Only one warp (the last one) gets padded. Threads are grouped into warps in the order x, y, z. In this way, if you have an odd 2D array size, like 17x17, that is stored contiguously in memory, you can still create 32-thread warps out of a 17x17 thread block that will generate coalesced accesses. In this way, all of the warps will generate fully coalesced accesses except the last one.

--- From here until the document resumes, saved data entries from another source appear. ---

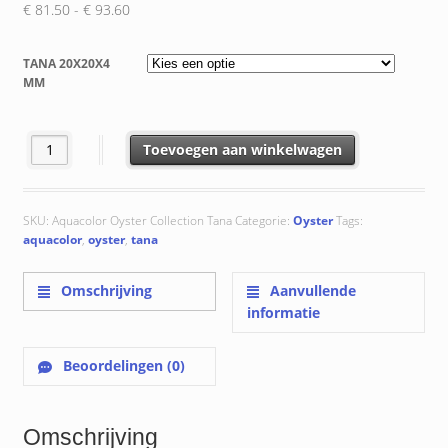
Prijsklasse:
€
81.50
-
€
93.60
€ 81.50
tot
TANA 20X20X4
€ 93.60
MM
Tana 20x20x4 mm aantal
Toevoegen aan winkelwagen
SKU:
Aquacolor Oyster Collection Tana
Categorie:
Oyster
Tags:
aquacolor
,
oyster
,
tana
Omschrijving
Aanvullende
informatie
Beoordelingen (0)
Omschrijving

If individual warps were padded with dead threads along the way, it would be more wasteful in terms of memory accesses in this example.
For this example, at least, it works better from a machine utilization standpoint.
The documentational support for this rests on understanding that thread ID and thread index are not the same.
Thread index for a given thread is identified by the built-in variables threadIdx.x
, threadIdx.y
, and threadIdx.z
. Thread ID is a unique (within the threadblock), scalar number assigned to each thread.
The relationship between thread ID and thread index is given by this statement:
"The index of a thread and its thread ID relate to each other in a straightforward way: For a one-dimensional block, they are the same; for a two-dimensional block of size (Dx, Dy),the thread ID of a thread of index (x, y) is (x + y Dx); for a three-dimensional block of size (Dx, Dy, Dz), the thread ID of a thread of index (x, y, z) is (x + y Dx + z Dx Dy). "
But the grouping of threads into warps is done explicitly by thread ID:
"The way a block is partitioned into warps is always the same; each warp contains threads of consecutive, increasing thread IDs with the first warp containing thread 0."
So based on the first statement, we see that even for an odd block shape like 17x17, there are no threads defined other than those which are within the dimensionality of the threadblock. Then based on the second statement, the consecutive assembly of warps by thread ID creates warps all of which have defined threads in them (except perhaps the last one.)